Would you write out the entries again, exactly as they are, but without images?
::: RECORDS SHOWN :::
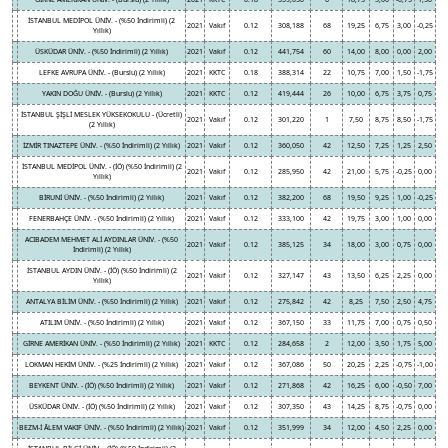
İSTANBUL MEDİPOL ÜNİV. - (%50 İndirimli) (2
2021
Vakıf
0.12
308,188
68
19,25
6,75
3,00
-0,25
Yıllık)
ÜSKÜDAR ÜNİV. - (%50 İndirimli) (2 Yıllık)
2021
Vakıf
0.12
441,754
60
14,00
8,00
0,00
2,00
LEFKE AVRUPA ÜNİV. - (Burslu) (2 Yıllık)
2021
KKTC
0.18
388,314
22
10,75
7,00
1,50
-1,75
YAKIN DOĞU ÜNİV. - (Burslu) (2 Yıllık)
2021
KKTC
0.12
419,444
26
10,00
6,75
3,75
0,75
İSTANBUL ŞİŞLİ MESLEK YÜKSEKOKULU - (Ücretli)
2021
Vakıf
0.12
301,220
1
7,50
8,75
8,50
-1,75
(2 Yıllık)
İZMİR TINAZTEPE ÜNİV. - (%50 İndirimli) (2 Yıllık)
2021
Vakıf
0.12
360,050
42
12,50
7,25
1,25
2,50
İSTANBUL MEDİPOL ÜNİV. - (İÖ) (%50 İndirimli) (2
2021
Vakıf
0.12
285,950
42
21,00
5,75
-0,25
0,00
Yıllık)
BİRUNİ ÜNİV. - (%50 İndirimli) (2 Yıllık)
2021
Vakıf
0.12
382,200
68
19,50
9,25
1,00
-0,25
FENERBAHÇE ÜNİV. - (%50 İndirimli) (2 Yıllık)
2021
Vakıf
0.12
333,100
42
19,75
3,00
1,00
0,00
ACIBADEM MEHMET ALİ AYDINLAR ÜNİV. - (%50
2021
Vakıf
0.12
385,125
34
18,00
3,00
0,75
0,00
İndirimli) (2 Yıllık)
İSTANBUL AYDIN ÜNİV. - (İÖ) (%50 İndirimli) (2
2021
Vakıf
0.12
327,147
43
13,50
6,25
2,25
0,00
Yıllık)
ANTALYA BİLİM ÜNİV. - (%50 İndirimli) (2 Yıllık)
2021
Vakıf
0.12
275,842
42
8,25
7,50
2,50
4,75
ATILIM ÜNİV. - (%50 İndirimli) (2 Yıllık)
2021
Vakıf
0.12
367,150
33
11,75
7,00
0,75
0,50
GİRNE AMERİKAN ÜNİV. - (%50 İndirimli) (2 Yıllık)
2021
KKTC
0.12
284,658
2
12,00
3,50
1,75
5,00
LOKMAN HEKİM ÜNİV. - (%25 İndirimli) (2 Yıllık)
2021
Vakıf
0.12
367,086
50
20,25
2,25
-0,75
-1,00
BEYKENT ÜNİV. - (İÖ) (%50 İndirimli) (2 Yıllık)
2021
Vakıf
0.12
271,868
42
16,25
6,00
-0,50
7,00
ÜSKÜDAR ÜNİV. - (İÖ) (%50 İndirimli) (2 Yıllık)
2021
Vakıf
0.12
307,350
43
14,25
8,75
-0,75
0,00
BEZM-İ ÂLEM VAKIF ÜNİV. - (%50 İndirimli) (2 Yıllık)
2021
Vakıf
0.12
351,999
34
12,00
4,50
2,25
0,00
:::
**WORKED SOLUTION**
İSTANBUL MEDİPOL ÜNİV. - (%50 İndirimli) (2
2021
Vakıf
0.12
308,188
68
19,25
6,75
3,00
-0,25
Yıllık)
ÜSKÜDAR ÜNİV. - (%50 İndirimli) (2 Yıllık)
2021
Vakıf
0.12
441,754
60
14,00
8,00
0,00
2,00
LEFKE AVRUPA ÜNİV. - (Burslu) (2 Yıllık)
2021
KKTC
0.18
388,314
22
10,75
7,00
1,50
-1,75
YAKIN DOĞU ÜNİV. - (Burslu) (2 Yıllık)
2021
KKTC
0.12
419,444
26
10,00
6,75
3,75
0,75
İSTANBUL ŞİŞLİ MESLEK YÜKSEKOKULU - (Ücretli)
2021
Vakıf
0.12
301,220
1
7,50
8,75
8,50
-1,75
(2 Yıllık)
İZMİR TINAZTEPE ÜNİV. - (%50 İndirimli) (2 Yıllık)
2021
Vakıf
0.12
360,050
42
12,50
7,25
1,25
2,50
İSTANBUL MEDİPOL ÜNİV. - (İÖ) (%50 İndirimli) (2
2021
Vakıf
0.12
285,950
42
21,00
5,75
-0,25
0,00
Yıllık)
BİRUNİ ÜNİV. - (%50 İndirimli) (2 Yıllık)
2021
Vakıf
0.12
382,200
68
19,50
9,25
1,00
-0,25
FENERBAHÇE ÜNİV. - (%50 İndirimli) (2 Yıllık)
2021
Vakıf
0.12
333,100
42
19,75
3,00
1,00
0,00
ACIBADEM MEHMET ALİ AYDINLAR ÜNİV. - (%50
2021
Vakıf
0.12
385,125
34
18,00
3,00
0,75
0,00
İndirimli) (2 Yıllık)
İSTANBUL AYDIN ÜNİV. - (İÖ) (%50 İndirimli) (2
2021
Vakıf
0.12
327,147
43
13,50
6,25
2,25
0,00
Yıllık)
ANTALYA BİLİM ÜNİV. - (%50 İndirimli) (2 Yıllık)
2021
Vakıf
0.12
275,842
42
8,25
7,50
2,50
4,75
ATILIM ÜNİV. - (%50 İndirimli) (2 Yıllık)
2021
Vakıf
0.12
367,150
33
11,75
7,00
0,75
0,50
GİRNE AMERİKAN ÜNİV. - (%50 İndirimli) (2 Yıllık)
2021
KKTC
0.12
284,658
2
12,00
3,50
1,75
5,00
LOKMAN HEKİM ÜNİV. - (%25 İndirimli) (2 Yıllık)
2021
Vakıf
0.12
367,086
50
20,25
2,25
-0,75
-1,00
BEYKENT ÜNİV. - (İÖ) (%50 İndirimli) (2 Yıllık)
2021
Vakıf
0.12
271,868
42
16,25
6,00
-0,50
7,00
ÜSKÜDAR ÜNİV. - (İÖ) (%50 İndirimli) (2 Yıllık)
2021
Vakıf
0.12
307,350
43
14,25
8,75
-0,75
0,00
BEZM-İ ÂLEM VAKIF ÜNİV. - (%50 İndirimli) (2 Yıllık)
2021
Vakıf
0.12
351,999
34
12,00
4,50
2,25
0,00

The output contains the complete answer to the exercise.